**Task statement:** Two lines below mark the span: the one containing "dans tous types de" and the one containing "confortable.". Set down both, plus every line between, exactly as they stand, and nothing else.

·····

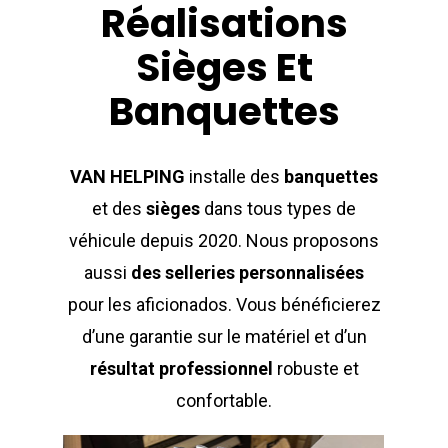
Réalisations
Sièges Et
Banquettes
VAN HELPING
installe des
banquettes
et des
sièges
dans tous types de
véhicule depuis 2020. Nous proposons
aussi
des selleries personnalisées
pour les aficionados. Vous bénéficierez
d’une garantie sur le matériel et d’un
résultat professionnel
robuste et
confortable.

·····

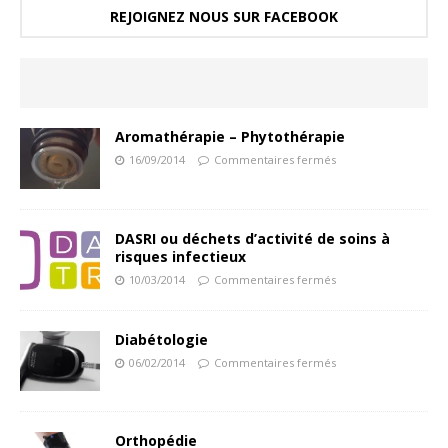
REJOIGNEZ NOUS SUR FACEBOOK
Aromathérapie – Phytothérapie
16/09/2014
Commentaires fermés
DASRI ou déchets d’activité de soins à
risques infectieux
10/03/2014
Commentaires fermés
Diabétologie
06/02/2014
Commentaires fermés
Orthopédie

·····

**Response area:**
dans tous types de
véhicule depuis 2020. Nous proposons
aussi
des selleries personnalisées
pour les aficionados. Vous bénéficierez
d’une garantie sur le matériel et d’un
résultat professionnel
robuste et
confortable.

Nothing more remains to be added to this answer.